Fun-ASR real-time speech recognition client events-Alibaba Cloud Model Studio(Model Studio)-阿里云帮助中心

Client events are WebSocket commands that the client sends to the Fun-ASR real-time speech recognition service: run-task starts a recognition task, continue-task updates the conversation context, and finish-task ends it. Each section below describes the message structure and field semantics of one event.

User guide: For model details and selection guidance, see Speech-to-text.

Event sequence: For the event interaction diagram, see WebSocket API.

run-task

Description: Starts a speech recognition task. Sets the model, audio format, sample rate, and other parameters.

When to send: Immediately after the WebSocket connection is established.

Response: The client can send audio only after the service returns a task-started event.

header object (Required)

Properties

action string (Required)

The command type. Fixed at run-task.

task_id string (Required)

A UUID-format task ID generated by the client. Subsequent events are correlated by this ID.
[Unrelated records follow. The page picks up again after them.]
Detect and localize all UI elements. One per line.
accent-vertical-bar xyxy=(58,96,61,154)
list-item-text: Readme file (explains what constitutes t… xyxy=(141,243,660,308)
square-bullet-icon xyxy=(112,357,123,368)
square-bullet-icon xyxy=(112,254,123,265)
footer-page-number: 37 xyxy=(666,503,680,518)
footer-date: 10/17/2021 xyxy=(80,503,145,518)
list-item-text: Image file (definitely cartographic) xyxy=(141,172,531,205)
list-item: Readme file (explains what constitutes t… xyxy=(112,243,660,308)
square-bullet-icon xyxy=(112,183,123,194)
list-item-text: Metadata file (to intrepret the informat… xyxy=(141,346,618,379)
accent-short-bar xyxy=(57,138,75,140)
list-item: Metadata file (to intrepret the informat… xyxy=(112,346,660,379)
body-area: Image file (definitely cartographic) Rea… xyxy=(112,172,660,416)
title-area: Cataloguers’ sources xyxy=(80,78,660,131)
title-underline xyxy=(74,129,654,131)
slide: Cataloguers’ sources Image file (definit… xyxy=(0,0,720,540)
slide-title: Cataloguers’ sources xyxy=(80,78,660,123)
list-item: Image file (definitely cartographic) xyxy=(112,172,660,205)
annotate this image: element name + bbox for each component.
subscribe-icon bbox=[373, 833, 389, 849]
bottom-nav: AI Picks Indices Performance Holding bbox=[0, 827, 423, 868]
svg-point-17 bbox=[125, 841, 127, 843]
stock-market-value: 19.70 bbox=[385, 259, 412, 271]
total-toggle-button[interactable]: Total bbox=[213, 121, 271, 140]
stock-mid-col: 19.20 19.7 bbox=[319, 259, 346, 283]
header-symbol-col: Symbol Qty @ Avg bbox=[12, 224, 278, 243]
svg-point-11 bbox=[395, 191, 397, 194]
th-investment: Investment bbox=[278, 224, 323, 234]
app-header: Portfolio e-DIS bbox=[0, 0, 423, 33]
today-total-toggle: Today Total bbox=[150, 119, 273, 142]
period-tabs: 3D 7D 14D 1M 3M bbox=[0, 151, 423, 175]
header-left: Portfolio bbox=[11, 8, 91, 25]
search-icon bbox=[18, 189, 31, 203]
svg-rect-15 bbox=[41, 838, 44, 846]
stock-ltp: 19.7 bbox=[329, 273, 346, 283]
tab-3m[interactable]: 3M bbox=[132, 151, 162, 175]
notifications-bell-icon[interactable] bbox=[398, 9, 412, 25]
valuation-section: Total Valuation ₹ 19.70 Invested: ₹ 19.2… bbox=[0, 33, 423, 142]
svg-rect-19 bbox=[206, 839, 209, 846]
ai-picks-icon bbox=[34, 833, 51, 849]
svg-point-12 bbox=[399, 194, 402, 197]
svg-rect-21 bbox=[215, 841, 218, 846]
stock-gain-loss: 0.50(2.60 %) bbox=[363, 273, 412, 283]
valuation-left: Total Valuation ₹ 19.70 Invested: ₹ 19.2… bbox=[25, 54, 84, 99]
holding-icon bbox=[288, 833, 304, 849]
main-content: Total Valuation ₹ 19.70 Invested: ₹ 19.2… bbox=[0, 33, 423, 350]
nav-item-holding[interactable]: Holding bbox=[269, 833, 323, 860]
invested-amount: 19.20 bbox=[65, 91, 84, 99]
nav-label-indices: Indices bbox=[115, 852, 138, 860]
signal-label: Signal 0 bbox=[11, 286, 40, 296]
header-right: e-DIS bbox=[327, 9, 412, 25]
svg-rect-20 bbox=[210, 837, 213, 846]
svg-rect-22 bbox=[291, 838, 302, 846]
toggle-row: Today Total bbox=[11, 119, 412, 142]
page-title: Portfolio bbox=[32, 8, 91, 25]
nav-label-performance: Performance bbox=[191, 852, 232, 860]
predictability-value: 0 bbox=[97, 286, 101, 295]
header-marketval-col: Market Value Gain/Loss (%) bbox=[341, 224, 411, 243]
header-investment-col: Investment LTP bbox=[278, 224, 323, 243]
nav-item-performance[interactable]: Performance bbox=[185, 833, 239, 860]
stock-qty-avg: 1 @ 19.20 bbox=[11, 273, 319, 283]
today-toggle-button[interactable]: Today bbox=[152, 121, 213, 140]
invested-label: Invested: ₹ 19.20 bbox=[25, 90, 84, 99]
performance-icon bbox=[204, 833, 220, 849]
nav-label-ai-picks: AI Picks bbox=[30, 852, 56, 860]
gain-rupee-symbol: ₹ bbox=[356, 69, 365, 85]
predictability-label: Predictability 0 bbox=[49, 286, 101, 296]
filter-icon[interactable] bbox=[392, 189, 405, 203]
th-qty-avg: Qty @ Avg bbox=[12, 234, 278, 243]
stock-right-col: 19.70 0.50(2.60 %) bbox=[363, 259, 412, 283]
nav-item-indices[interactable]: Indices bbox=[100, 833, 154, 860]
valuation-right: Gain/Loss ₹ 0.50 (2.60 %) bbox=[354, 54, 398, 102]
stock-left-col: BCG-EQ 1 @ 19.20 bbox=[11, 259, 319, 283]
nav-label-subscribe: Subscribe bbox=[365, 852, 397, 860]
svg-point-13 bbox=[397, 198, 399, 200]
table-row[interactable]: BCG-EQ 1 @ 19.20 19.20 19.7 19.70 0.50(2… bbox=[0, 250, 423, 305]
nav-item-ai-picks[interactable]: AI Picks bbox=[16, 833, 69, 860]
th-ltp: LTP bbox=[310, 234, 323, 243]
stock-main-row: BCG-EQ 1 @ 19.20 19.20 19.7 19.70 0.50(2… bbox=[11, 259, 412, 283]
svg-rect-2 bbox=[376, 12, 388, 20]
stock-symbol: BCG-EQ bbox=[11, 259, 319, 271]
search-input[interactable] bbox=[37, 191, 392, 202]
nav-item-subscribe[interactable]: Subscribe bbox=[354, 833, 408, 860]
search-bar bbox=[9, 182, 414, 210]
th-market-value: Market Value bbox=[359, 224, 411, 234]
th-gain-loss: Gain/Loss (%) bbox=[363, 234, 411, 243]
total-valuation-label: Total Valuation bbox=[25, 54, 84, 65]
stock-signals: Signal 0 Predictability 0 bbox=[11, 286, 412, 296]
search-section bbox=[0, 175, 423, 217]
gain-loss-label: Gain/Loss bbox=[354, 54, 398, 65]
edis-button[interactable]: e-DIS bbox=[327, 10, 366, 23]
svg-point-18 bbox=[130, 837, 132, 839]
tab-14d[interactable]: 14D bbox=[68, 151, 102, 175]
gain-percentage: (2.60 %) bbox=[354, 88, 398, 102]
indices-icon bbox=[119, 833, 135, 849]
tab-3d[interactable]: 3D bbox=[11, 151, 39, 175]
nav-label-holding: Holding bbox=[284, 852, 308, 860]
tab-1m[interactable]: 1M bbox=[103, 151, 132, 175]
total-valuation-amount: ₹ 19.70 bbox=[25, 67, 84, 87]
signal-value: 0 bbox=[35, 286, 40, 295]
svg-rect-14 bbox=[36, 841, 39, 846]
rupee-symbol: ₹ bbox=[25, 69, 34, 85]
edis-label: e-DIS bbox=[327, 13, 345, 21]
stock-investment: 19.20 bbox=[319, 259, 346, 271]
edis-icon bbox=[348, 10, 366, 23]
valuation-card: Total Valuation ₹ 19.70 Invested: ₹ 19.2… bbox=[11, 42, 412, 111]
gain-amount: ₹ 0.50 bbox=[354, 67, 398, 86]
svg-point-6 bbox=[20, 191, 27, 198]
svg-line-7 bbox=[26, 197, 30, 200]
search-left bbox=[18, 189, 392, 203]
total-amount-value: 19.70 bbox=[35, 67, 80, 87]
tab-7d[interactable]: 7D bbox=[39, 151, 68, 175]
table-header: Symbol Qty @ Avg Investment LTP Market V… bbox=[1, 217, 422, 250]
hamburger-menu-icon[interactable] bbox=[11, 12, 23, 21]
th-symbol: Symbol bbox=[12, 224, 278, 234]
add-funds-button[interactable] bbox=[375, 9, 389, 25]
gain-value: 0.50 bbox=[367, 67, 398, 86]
streaming string (Required)

Fixed at duplex.

Basic request

{
    "header": {
        "action": "run-task",
        "task_id": "2bf83b9a-baeb-4fda-8d9a-xxxxxxxxxxxx",
        "streaming": "duplex"
    },
    "payload": {
        "task_group": "audio",
        "task": "asr",
        "function": "recognition",
        "model": "fun-asr-realtime",
        "parameters": {
            "format": "pcm",
            "sample_rate": 16000
        },
        "input": {}
    }
}

With context

{
    "header": {
        "action": "run-task",
        "task_id": "2bf83b9a-baeb-4fda-8d9a-xxxxxxxxxxxx",
        "streaming": "duplex"
    },
    "payload": {
        "task_group": "audio",
        "task": "asr",
        "function": "recognition",
        "model": "fun-asr-realtime",
        "parameters": {
            "format": "pcm",
            "sample_rate": 16000
        },
        "input": {
            "context": [
                {
                    "role": "user",
                    "content": [
                        {
                            "type": "input_text",
                            "text": "你好啊"
                        }
                    ]
                },
                {
                    "role": "assistant",
                    "content": [
                        {
                            "type": "text",
                            "text": "你好啊，我是通义千问，有什么可以帮助你的？"
                        }
                    ]
                }
            ]
        }
    }
}

payload object (Required)

Properties

task_group string (Required)

The task group. Fixed at audio.

task string (Required)

The task type. Fixed at asr.

function string (Required)

The function type. Fixed at recognition.

model string (Required)

The supported model name.

input object (Required)

The input object. Pass {} when no context is provided.

Important

Only the fun-asr-realtime and fun-asr-realtime-2025-11-07 models support the context parameter.

Properties

context array(object) (Optional)

Conversation context used to improve recognition accuracy for domain-specific vocabulary. For usage details, see Quick start.

Important

Constraints: A maximum of 5 context messages of each type (input_text and text). When exceeded, only the most recent 5 are retained. The total text length per turn (sum of user and assistant text fields) must not exceed 400 characters. Excess content is truncated from the end.

Important

When providing context, the messages in the context array must be ordered by conversation turn. Within each turn, the user message (input_text type) must precede the corresponding assistant message (text type).

Properties

role string (Required)

The message role. Valid values:

user: The speech recognition results from previous turns or domain-specific vocabulary.
assistant: The LLM responses from previous turns.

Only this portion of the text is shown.